Oruccio scartò con grande attenzione il disco, poi, prima che leggessi la scritta, mi disse. “È Saint Louis Blues, capisci? suona e canta Armstrong...” Aspettò una mia reazione, ma la reazione non ci fu perché io non conoscevo né questo Saint Luis, né questo Armstrong.

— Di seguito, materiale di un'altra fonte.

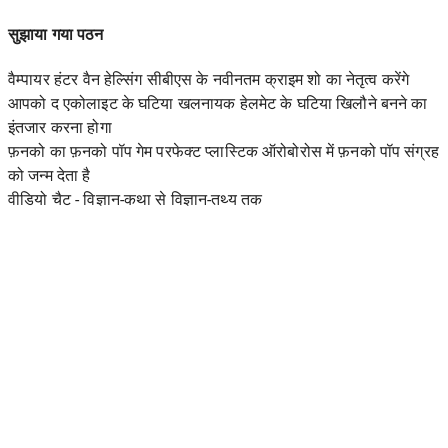
सुझाया गया पठन
वैम्पायर हंटर वैन हेल्सिंग सीबीएस के नवीनतम क्राइम शो का नेतृत्व करेंगे
आपको द एकोलाइट के घटिया खलनायक हेलमेट के घटिया खिलौने बनने का
इंतजार करना होगा
फ़नको का फ़नको पॉप गेम परफेक्ट प्लास्टिक ऑरोबोरोस में फ़नको पॉप संग्रह
को जन्म देता है
वीडियो चैट - विज्ञान-कथा से विज्ञान-तथ्य तक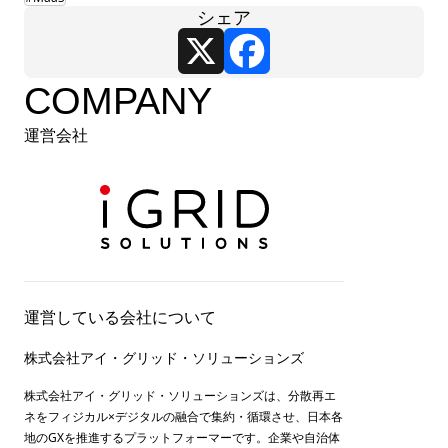
シェア
X
Facebook
COMPANY
運営会社
運営している会社について
株式会社アイ・グリッド・ソリューションズ
株式会社アイ・グリッド・ソリューションズは、分散再エ
ネをフィジカル×デジタルの融合で集約・循環させ、日本各
地のGXを推進するプラットフォーマーです。企業や自治体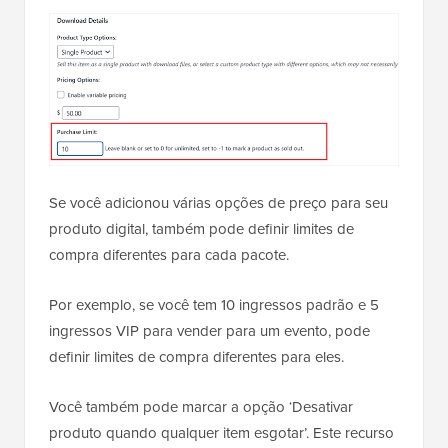
Se você adicionou várias opções de preço para seu
produto digital, também pode definir limites de
compra diferentes para cada pacote.
Por exemplo, se você tem 10 ingressos padrão e 5
ingressos VIP para vender para um evento, pode
definir limites de compra diferentes para eles.
Você também pode marcar a opção ‘Desativar
produto quando qualquer item esgotar’. Este recurso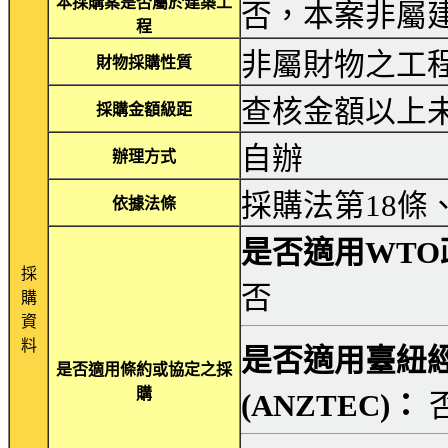
本採購案是否屬於建築工
否，本案非屬
程
非屬財物之工
財物採購性質
查核金額以上
採購金額級距
自辦
辦理方式
採購法第18條
依據法條
是否適用WTO
採
否
購
資
料
是否適用臺紐
是否適用條約或協定之採
購
(ANZTEC)：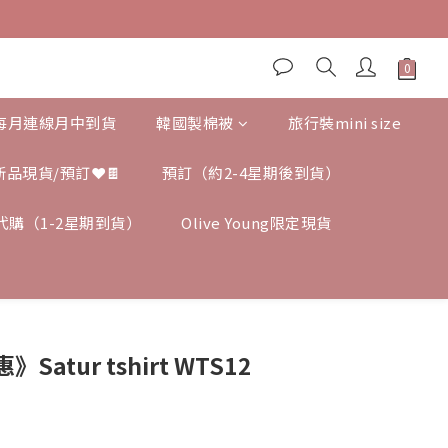
,每月連線月中到貨
韓國製棉被
旅行裝mini size
新品現貨/預訂❤️🍫
預訂（約2-4星期後到貨）
ng 代購（1-2星期到貨）
Olive Young限定現貨
atur tshirt WTS12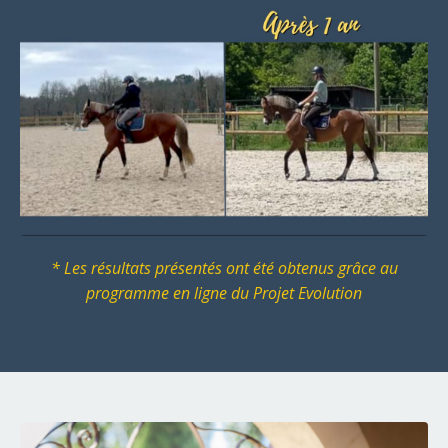
* Les résultats présentés ont été obtenus grâce au
programme en ligne du Projet Evolution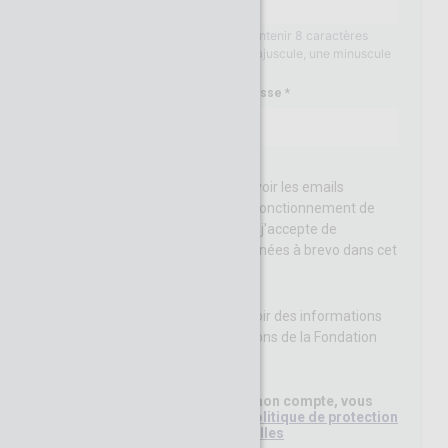
Votre mot de passe doit contenir 8 caractères
minimum, au moins une majuscule, une minuscule
et un chiffre
Confirmation du mot de passe
J’acccepte de recevoir les emails
permettant le bon fonctionnement de
CGenial-Connect et j'accepte de
transferer mes données à brevo dans cet
objectif.
J'accepte de recevoir des informations
concernant les actions de la Fondation
CGénial
En cliquant sur Créer mon compte, vous
avez lu et accepté la
Politique de protection
des données personnelles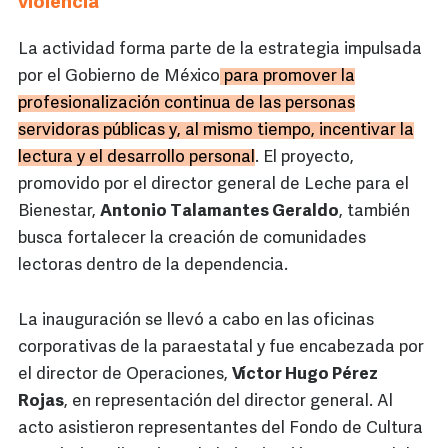
violencia
La actividad forma parte de la estrategia impulsada
por el Gobierno de México
para promover la
profesionalización continua de las personas
servidoras públicas y, al mismo tiempo, incentivar la
lectura y el desarrollo personal
. El proyecto,
promovido por el director general de Leche para el
Bienestar,
Antonio Talamantes Geraldo
, también
busca fortalecer la creación de comunidades
lectoras dentro de la dependencia.
La inauguración se llevó a cabo en las oficinas
corporativas de la paraestatal y fue encabezada por
el director de Operaciones,
Víctor Hugo Pérez
Rojas
, en representación del director general. Al
acto asistieron representantes del Fondo de Cultura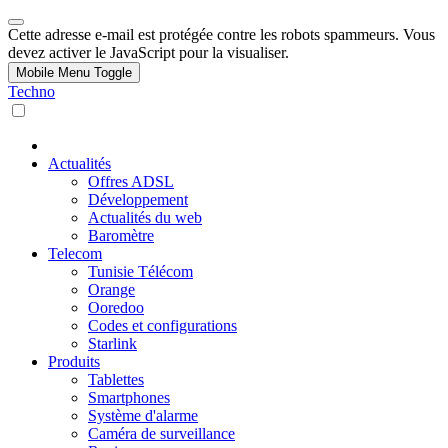
Cette adresse e-mail est protégée contre les robots spammeurs. Vous
devez activer le JavaScript pour la visualiser.
Mobile Menu Toggle
Techno
Actualités
Offres ADSL
Développement
Actualités du web
Baromètre
Telecom
Tunisie Télécom
Orange
Ooredoo
Codes et configurations
Starlink
Produits
Tablettes
Smartphones
Système d'alarme
Caméra de surveillance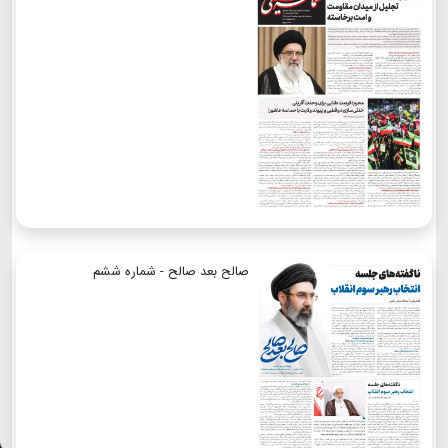
صالح بعد صالح - شماره ششم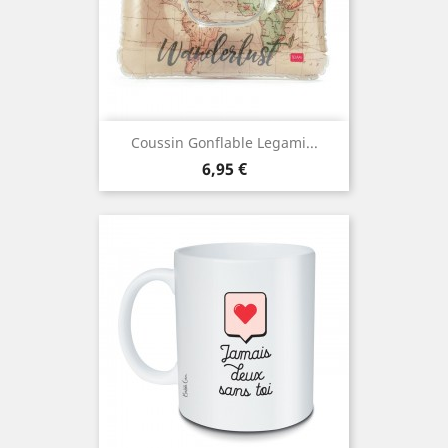
Coussin Gonflable Legami...
Prix
6,95 €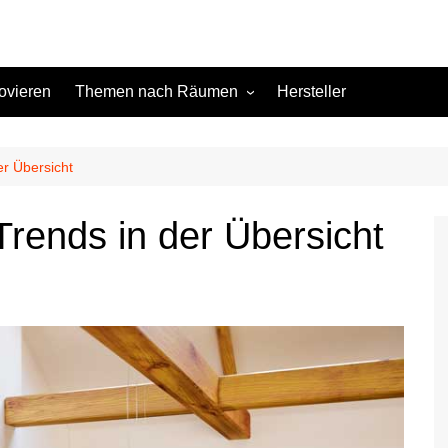
ovieren
Themen nach Räumen
Hersteller
Keller
Kinderzimmer
er Übersicht
Küche
Trends in der Übersicht
Schlafzimmer
Terrasse
Wohnzimmer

Mi finsi indaffarato a mettere la puntina al grammofono nuovo di zecca, regalatomi da babbo per il mio compleanno, ma che poi, in famiglia, usavamo tutti insieme per sentire i dischi di Petrolini che a babbo piaceva moltissimo. Quei dischi erano pubblicati dalla Voce del Padrone, con l’etichetta verde e il cagnetto pezzato, bianco e con le orecchie nere, che guarda dentro l’altoparlante a forma di tromba. Li ho rivenduti anni dopo per quattro soldi e continuo ancora a non perdonarmelo. In casa si scherzava su quella storia della “voce del padrone”, strizzando l’occhio e indicando babbo con la testa, ma li si usavaspesso perché Petrolini era proprio divertente, specie nella parodia del Duce, con tutto il rispetto.
 
Forte delle mie esperienze musicali fatte con il maestro Angelini mi misi all’ascolto di Armstrong con un certo scetticismo. La puntina gracchiò un poco sul bordo del disco poi trasmise un urlo di tromba alto, sempre più alto, prepotente, che mi strinse insieme le viscere e il cervello. E quel suono cominciò a modularsi, cambiare, rovesciarsi, evocare, dialogare, sgusciare, colpire in ogni dove e ad ogni altezza e la melodia musicale si aggrovigliava, si scioglieva e tornava ad aggrovigliarsi, e poi saliva, saliva, saliva, in un canto di liberazione. Credo che fu soprattutto quel suono di tromba a far saltare per un attimo il lucchetto delle mie catene invisibili, del mio servaggio psicologico, e mi scatenò sulla sedia a picchiare il palmo delle mani sul tavolo fino a farmi male, segnando il ritmo insieme a Oruccio. Infine, venne la voce arrochita e greve di Armstrong, di cui non capivamo una sola parola, ma che ci lanciava segnali ed allarmi da terre lontane, da spazi siderali, che ci gridava di essere liberi. La tromba tornava ad urlare altissima: vuoi il mondo, ragazzo? vallo a prendere!
 
Mamma entrò di colpo: “Ma siete ammattiti?” gridò, “vi si sente fin dal cortile...”. Io le indicai il disco che girava ancora e le dissi. “È Armstrong, mamma, un negro americano...” “Questo disco chi te l’ha comprato?” chiesi ad Oruccio. “Mio padre” rispose lui. Io insistetti: “Ma dove? Che mestiere fa tuo padre?” “È un militare”, disse evasivo. “L’ha preso a Parigi, prima che scoppiasse la guerra”. Solo più tardi seppi il mestiere che a quel tempo faceva il padre di Oruccio. Era un alto ufficiale, un dirigente del Sim, i servizi segreti dell’esercito italiano del tempo, un monarchico di ferro.